■ **WHAT THE TASK REQUIRES**
Reproduce the entire listing below verbatim.

■ **DATASET RECORDS**
========================

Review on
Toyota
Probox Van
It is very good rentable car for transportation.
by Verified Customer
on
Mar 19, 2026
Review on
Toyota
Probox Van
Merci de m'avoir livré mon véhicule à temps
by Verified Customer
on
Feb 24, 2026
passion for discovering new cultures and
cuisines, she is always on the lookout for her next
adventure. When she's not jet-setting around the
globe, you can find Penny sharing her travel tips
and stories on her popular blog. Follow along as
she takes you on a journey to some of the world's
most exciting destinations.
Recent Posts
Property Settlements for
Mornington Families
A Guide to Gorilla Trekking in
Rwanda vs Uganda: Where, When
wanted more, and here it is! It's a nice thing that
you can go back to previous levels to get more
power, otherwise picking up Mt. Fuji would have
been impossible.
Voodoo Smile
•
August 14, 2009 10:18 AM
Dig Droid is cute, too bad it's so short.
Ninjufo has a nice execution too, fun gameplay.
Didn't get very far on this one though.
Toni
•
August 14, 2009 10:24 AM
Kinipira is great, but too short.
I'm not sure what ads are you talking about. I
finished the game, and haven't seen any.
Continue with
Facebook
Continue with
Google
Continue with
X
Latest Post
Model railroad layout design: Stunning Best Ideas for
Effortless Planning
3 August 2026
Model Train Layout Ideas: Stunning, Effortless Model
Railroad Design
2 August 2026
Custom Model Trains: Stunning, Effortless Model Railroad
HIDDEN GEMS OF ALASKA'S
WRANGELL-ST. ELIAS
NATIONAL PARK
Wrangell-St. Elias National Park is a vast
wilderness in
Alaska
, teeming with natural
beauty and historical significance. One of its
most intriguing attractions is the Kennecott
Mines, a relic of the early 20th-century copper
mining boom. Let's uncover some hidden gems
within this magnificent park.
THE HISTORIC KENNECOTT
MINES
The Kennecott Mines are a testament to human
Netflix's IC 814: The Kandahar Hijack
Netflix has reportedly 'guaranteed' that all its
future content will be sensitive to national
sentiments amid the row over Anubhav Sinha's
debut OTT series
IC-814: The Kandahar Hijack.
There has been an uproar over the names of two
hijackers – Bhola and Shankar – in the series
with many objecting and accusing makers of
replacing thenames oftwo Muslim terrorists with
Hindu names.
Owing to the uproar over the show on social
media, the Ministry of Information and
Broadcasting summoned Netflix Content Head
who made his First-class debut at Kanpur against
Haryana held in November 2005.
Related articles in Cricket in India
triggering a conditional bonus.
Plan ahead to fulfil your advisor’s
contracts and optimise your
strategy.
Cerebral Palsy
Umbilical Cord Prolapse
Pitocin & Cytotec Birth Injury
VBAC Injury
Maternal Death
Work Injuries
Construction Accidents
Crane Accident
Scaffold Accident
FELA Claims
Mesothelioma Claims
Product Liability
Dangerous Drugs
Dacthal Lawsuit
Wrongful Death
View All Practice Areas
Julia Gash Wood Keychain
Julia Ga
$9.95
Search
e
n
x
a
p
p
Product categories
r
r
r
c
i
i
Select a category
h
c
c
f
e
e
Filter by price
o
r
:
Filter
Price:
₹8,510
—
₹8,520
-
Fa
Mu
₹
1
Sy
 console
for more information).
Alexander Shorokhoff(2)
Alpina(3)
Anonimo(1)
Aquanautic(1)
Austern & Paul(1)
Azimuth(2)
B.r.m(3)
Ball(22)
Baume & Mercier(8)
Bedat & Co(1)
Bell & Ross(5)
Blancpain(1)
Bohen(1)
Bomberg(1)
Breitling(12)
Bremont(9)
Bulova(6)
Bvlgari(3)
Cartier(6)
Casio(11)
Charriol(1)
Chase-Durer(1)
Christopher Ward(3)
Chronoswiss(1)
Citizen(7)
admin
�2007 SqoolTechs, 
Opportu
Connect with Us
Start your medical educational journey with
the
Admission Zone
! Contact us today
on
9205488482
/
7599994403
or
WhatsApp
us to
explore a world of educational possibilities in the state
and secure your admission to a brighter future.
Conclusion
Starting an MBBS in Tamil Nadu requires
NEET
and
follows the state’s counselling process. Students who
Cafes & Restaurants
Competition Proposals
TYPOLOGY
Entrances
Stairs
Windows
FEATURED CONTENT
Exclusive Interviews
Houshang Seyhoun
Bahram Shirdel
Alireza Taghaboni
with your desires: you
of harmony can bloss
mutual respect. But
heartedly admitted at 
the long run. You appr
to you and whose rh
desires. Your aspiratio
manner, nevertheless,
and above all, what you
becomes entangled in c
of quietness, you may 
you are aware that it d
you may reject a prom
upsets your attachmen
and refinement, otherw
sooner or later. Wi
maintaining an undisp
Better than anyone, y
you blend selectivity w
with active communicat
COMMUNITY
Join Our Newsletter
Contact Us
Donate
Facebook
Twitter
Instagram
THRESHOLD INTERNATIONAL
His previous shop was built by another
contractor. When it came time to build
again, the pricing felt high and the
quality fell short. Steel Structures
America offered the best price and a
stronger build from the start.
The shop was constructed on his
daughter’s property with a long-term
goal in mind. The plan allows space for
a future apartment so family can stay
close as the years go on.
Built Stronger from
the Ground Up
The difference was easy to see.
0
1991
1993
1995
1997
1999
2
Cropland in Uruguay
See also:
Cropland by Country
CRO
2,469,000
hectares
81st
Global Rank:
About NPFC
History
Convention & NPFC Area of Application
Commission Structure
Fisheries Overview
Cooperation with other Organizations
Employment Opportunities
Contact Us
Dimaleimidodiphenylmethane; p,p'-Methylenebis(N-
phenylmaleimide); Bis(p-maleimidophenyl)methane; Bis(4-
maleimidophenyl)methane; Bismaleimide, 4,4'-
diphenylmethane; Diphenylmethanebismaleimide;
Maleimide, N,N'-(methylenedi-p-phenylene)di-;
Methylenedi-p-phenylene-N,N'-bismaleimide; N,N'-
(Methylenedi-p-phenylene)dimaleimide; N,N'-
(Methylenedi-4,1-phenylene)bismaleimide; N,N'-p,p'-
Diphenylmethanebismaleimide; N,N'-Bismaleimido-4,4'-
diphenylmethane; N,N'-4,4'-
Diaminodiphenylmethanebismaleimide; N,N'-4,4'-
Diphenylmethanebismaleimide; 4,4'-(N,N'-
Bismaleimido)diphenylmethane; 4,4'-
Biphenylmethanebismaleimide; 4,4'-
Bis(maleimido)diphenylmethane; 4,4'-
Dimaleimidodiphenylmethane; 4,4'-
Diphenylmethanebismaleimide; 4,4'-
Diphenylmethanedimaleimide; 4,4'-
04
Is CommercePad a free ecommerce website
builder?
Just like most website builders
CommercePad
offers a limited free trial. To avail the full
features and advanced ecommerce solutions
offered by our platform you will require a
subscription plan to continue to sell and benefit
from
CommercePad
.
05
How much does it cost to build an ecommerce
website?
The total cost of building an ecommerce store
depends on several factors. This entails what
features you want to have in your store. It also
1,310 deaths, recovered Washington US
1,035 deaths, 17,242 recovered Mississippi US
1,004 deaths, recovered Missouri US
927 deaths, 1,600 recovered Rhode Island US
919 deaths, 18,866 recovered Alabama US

========================

■ **ANSWER AREA**
Review on
Toyota
Probox Van
It is very good rentable car for transportation.
by Verified Customer
on
Mar 19, 2026
Review on
Toyota
Probox Van
Merci de m'avoir livré mon véhicule à temps
by Verified Customer
on
Feb 24, 2026
passion for discovering new cultures and
cuisines, she is always on the lookout for her next
adventure. When she's not jet-setting around the
globe, you can find Penny sharing her travel tips
and stories on her popular blog. Follow along as
she takes you on a journey to some of the world's
most exciting destinations.
Recent Posts
Property Settlements for
Mornington Families
A Guide to Gorilla Trekking in
Rwanda vs Uganda: Where, When
wanted more, and here it is! It's a nice thing that
you can go back to previous levels to get more
power, otherwise picking up Mt. Fuji would have
been impossible.
Voodoo Smile
•
August 14, 2009 10:18 AM
Dig Droid is cute, too bad it's so short.
Ninjufo has a nice execution too, fun gameplay.
Didn't get very far on this one though.
Toni
•
August 14, 2009 10:24 AM
Kinipira is great, but too short.
I'm not sure what ads are you talking about. I
finished the game, and haven't seen any.
Continue with
Facebook
Continue with
Google
Continue with
X
Latest Post
Model railroad layout design: Stunning Best Ideas for
Effortless Planning
3 August 2026
Model Train Layout Ideas: Stunning, Effortless Model
Railroad Design
2 August 2026
Custom Model Trains: Stunning, Effortless Model Railroad
HIDDEN GEMS OF ALASKA'S
WRANGELL-ST. ELIAS
NATIONAL PARK
Wrangell-St. Elias National Park is a vast
wilderness in
Alaska
, teeming with natural
beauty and historical significance. One of its
most intriguing attractions is the Kennecott
Mines, a relic of the early 20th-century copper
mining boom. Let's uncover some hidden gems
within this magnificent park.
THE HISTORIC KENNECOTT
MINES
The Kennecott Mines are a testament to human
Netflix's IC 814: The Kandahar Hijack
Netflix has reportedly 'guaranteed' that all its
future content will be sensitive to national
sentiments amid the row over Anubhav Sinha's
debut OTT series
IC-814: The Kandahar Hijack.
There has been an uproar over the names of two
hijackers – Bhola and Shankar – in the series
with many objecting and accusing makers of
replacing thenames oftwo Muslim terrorists with
Hindu names.
Owing to the uproar over the show on social
media, the Ministry of Information and
Broadcasting summoned Netflix Content Head
who made his First-class debut at Kanpur against
Haryana held in November 2005.
Related articles in Cricket in India
triggering a conditional bonus.
Plan ahead to fulfil your advisor’s
contracts and optimise your
strategy.
Cerebral Palsy
Umbilical Cord Prolapse
Pitocin & Cytotec Birth Injury
VBAC Injury
Maternal Death
Work Injuries
Construction Accidents
Crane Accident
Scaffold Accident
FELA Claims
Mesothelioma Claims
Product Liability
Dangerous Drugs
Dacthal Lawsuit
Wrongful Death
View All Practice Areas
Julia Gash Wood Keychain
Julia Ga
$9.95
Search
e
n
x
a
p
p
Product categories
r
r
r
c
i
i
Select a category
h
c
c
f
e
e
Filter by price
o
r
:
Filter
Price:
₹8,510
—
₹8,520
-
Fa
Mu
₹
1
Sy
 console
for more information).
Alexander Shorokhoff(2)
Alpina(3)
Anonimo(1)
Aquanautic(1)
Austern & Paul(1)
Azimuth(2)
B.r.m(3)
Ball(22)
Baume & Mercier(8)
Bedat & Co(1)
Bell & Ross(5)
Blancpain(1)
Bohen(1)
Bomberg(1)
Breitling(12)
Bremont(9)
Bulova(6)
Bvlgari(3)
Cartier(6)
Casio(11)
Charriol(1)
Chase-Durer(1)
Christopher Ward(3)
Chronoswiss(1)
Citizen(7)
admin
�2007 SqoolTechs, 
Opportu
Connect with Us
Start your medical educational journey with
the
Admission Zone
! Contact us today
on
9205488482
/
7599994403
or
WhatsApp
us to
explore a world of educational possibilities in the state
and secure your admission to a brighter future.
Conclusion
Starting an MBBS in Tamil Nadu requires
NEET
and
follows the state’s counselling process. Students who
Cafes & Restaurants
Competition Proposals
TYPOLOGY
Entrances
Stairs
Windows
FEATURED CONTENT
Exclusive Interviews
Houshang Seyhoun
Bahram Shirdel
Alireza Taghaboni
with your desires: you
of harmony can bloss
mutual respect. But
heartedly admitted at 
the long run. You appr
to you and whose rh
desires. Your aspiratio
manner, nevertheless,
and above all, what you
becomes entangled in c
of quietness, you may 
you are aware that it d
you may reject a prom
upsets your attachmen
and refinement, otherw
sooner or later. Wi
maintaining an undisp
Better than anyone, y
you blend selectivity w
with active communicat
COMMUNITY
Join Our Newsletter
Contact Us
Donate
Facebook
Twitter
Instagram
THRESHOLD INTERNATIONAL
His previous shop was built by another
contractor. When it came time to build
again, the pricing felt high and the
quality fell short. Steel Structures
America offered the best price and a
stronger build from the start.
The shop was constructed on his
daughter’s property with a long-term
goal in mind. The plan allows space for
a future apartment so family can stay
close as the years go on.
Built Stronger from
the Ground Up
The difference was easy to see.
0
1991
1993
1995
1997
1999
2
Cropland in Uruguay
See also:
Cropland by Country
CRO
2,469,000
hectares
81st
Global Rank:
About NPFC
History
Convention & NPFC Area of Application
Commission Structure
Fisheries Overview
Cooperation with other Organizations
Employment Opportunities
Contact Us
Dimaleimidodiphenylmethane; p,p'-Methylenebis(N-
phenylmaleimide); Bis(p-maleimidophenyl)methane; Bis(4-
maleimidophenyl)methane; Bismaleimide, 4,4'-
diphenylmethane; Diphenylmethanebismaleimide;
Maleimide, N,N'-(methylenedi-p-phenylene)di-;
Methylenedi-p-phenylene-N,N'-bismaleimide; N,N'-
(Methylenedi-p-phenylene)dimaleimide; N,N'-
(Methylenedi-4,1-phenylene)bismaleimide; N,N'-p,p'-
Diphenylmethanebismaleimide; N,N'-Bismaleimido-4,4'-
diphenylmethane; N,N'-4,4'-
Diaminodiphenylmethanebismaleimide; N,N'-4,4'-
Diphenylmethanebismaleimide; 4,4'-(N,N'-
Bismaleimido)diphenylmethane; 4,4'-
Biphenylmethanebismaleimide; 4,4'-
Bis(maleimido)diphenylmethane; 4,4'-
Dimaleimidodiphenylmethane; 4,4'-
Diphenylmethanebismaleimide; 4,4'-
Diphenylmethanedimaleimide; 4,4'-
04
Is CommercePad a free ecommerce website
builder?
Just like most website builders
CommercePad
offers a limited free trial. To avail the full
features and advanced ecommerce solutions
offered by our platform you will require a
subscription plan to continue to sell and benefit
from
CommercePad
.
05
How much does it cost to build an ecommerce
website?
The total cost of building an ecommerce store
depends on several factors. This entails what
features you want to have in your store. It also
1,310 deaths, recovered Washington US
1,035 deaths, 17,242 recovered Mississippi US
1,004 deaths, recovered Missouri US
927 deaths, 1,600 recovered Rhode Island US
919 deaths, 18,866 recovered Alabama US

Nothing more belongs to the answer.